Leitartikel von Wolfgang Böhm
Affäre. Warschau vermutet Russland hinter der Veröffentlichung der Privatmails des Kanzleichefs von Premier Morawiecki auf Telegram.
Warschau. Eine Hackerattacke zieht in Polen immer weitere Kreise. Am Mittwoch wurde auf dem Telegram-Kanal „Geheime Gespräche“erstmals eine von Premierminister Mateusz Morawiecki ausgehende MailSequenz publik gemacht. In der auf dem beliebten russischen Messenger-Dienst veröffentlichen Korrespondenz geht es allerdings um die Bagatelle einer Stadtrechtsverleihung und eine vom Innenministerium aus diesem Anlass geplante Feier.
Brisanter ist ein ebendort veröffentlichtes E-Mail von Kanzleichef Michał Dworczyk über eine von Polen entwickelte Panzerabwehrrakete namens Pirat.
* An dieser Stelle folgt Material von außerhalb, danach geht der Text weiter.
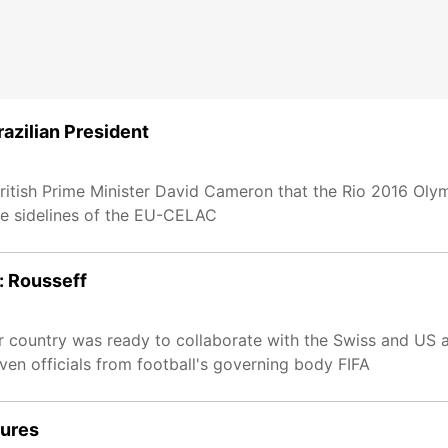
razilian President
British Prime Minister David Cameron that the Rio 2016 Olym
he sidelines of the EU-CELAC
e: Rousseff
er country was ready to collaborate with the Swiss and US au
ven officials from football's governing body FIFA
sures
Die Angaben tragen den Vermerk „Handelsgeheimnis“und betreffen eine staatliche Rüstungsfirma. Dworczyk hatte bisher immer versichert, keine geheimen Dokumente über seine private Mailadresse gesendet zu haben. Gehackt wurden nämlich nicht staatliche Server, wie ein Geheimdienstsprecher versicherte, sondern nur private E-Mail-Adressen und mit ihnen verlinkte Konten in sozialen Netzwerken.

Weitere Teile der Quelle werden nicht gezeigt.